Der 10-jährige Benjamin „Ben“ Tennyson ist auf den ersten Blick ein ganz normales Kind. Als er seine ben10charSommerferien bei seinem Großvater Maxwell „Max“ Tennyson und seiner Cousine Gwendolyn „Gwen“ Tennyson machte, stellte er sich darauf ein, dass diese ziemlich langweilig werden könnten. Doch wie der Zufall es so wollte, fand er gleich in der ersten Nacht nach einem Meteoriteneinschlag eine seltsame Armbanduhr. Diese Armbanduhr, welche Omnitrix genannt wird, besitzt die Fähigkeit, Ben in 10 verschiedene(im Spiel nur 5) Alienformen zu verwandeln. Eines Tages, wie hätte es auch anders sein können, bedroht eine finstere Macht die Erde und scheinbar kann sich Ben auch nicht mehr in all seine Gestalten verändern, da einige Teile des Omnitrix verloren gingen.
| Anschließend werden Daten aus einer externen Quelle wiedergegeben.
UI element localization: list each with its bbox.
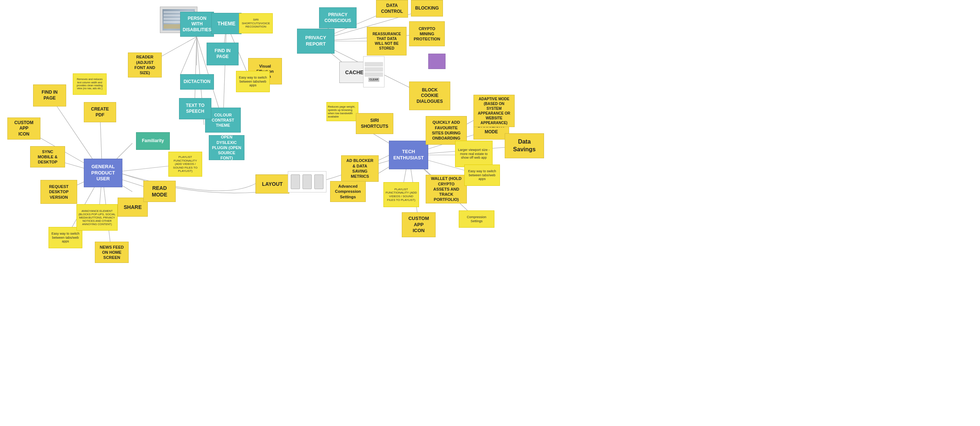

So kommt es, wie es kommen muss, und Ben macht sich mit seinem Großvater Max und seiner Cousine Gwen auf, um die Welt zu retten.

Und los gehts

Das Spielprinzip ist so simpel, dass es die meisten Spieler sicherlich schon wieder stören könnte. Ähnlich wie in einem Jump & Run, versucht sich das Spiel alles so einfach wie möglich zu halten. Doch lasst es uns trotzdem sagen: Endlich wieder ein Spiel, was man nicht durch Schüttelbewegungen oder Neigung spielen muss!!! Ben bewegt man mit Hilfe des Nunchuks und dem analogen Joystick in alle Richtungen, während man mit dem Z Knopf springt. Angriffe von Gegnern kann der Superheld mit C blocken. Für die Angriffe sind nur 3 Knöpfe von Nöten, wovon man auch nur zwei am meisten nutzt. Die herkömmlichen Moves startet man mit dem A-bzw. B-Knopf. Später kann man sich auch Combos freispielen und z.b. mit dem Steuerkreuz, wenn man es nach unten drückt, eine Spezialattacke ausführen.

Da sind wir auch schon beim nächsten Feature. Da die Superhelden ja untereinander komplett unterschiedlich sind, besitzt jeder von ihnen andere Kräfte. Für das Weiterkommen sind nämlich einige Rätsel eingebaut, die in ihrer Ausführung sehr simpel gestrickt sind. Diese passen allerdings zum Spiel wie die Faust aufs Auge. Kommt man an eine Stelle, wo etwa eine Tür ist, die nur auf ein Gegengewicht aufgeht, so muss sich Ben in die 4 Meter große Krake mit den 4 Armen verwandeln. Als Krake sucht man sich einen großen Stein aus und stiebt diesen auf die Stelle, die Gewichtssensitiv ist. Zwar zeugt das nicht gerade in Form eines komplizierten Rätsels, doch dadurch werden immerhin die einzelnen Fähigkeiten der Superhelden genutzt.

Wie schon angesprochen, kann sich Ben in 10 verschiedene Helden verwandeln und trägt normalerweise deshalb auch die Zusatzzahl 10. Doch anders in diesem Spiel, denn es gibt nur 5 Stück. Warum das so ist, kann niemand sagen.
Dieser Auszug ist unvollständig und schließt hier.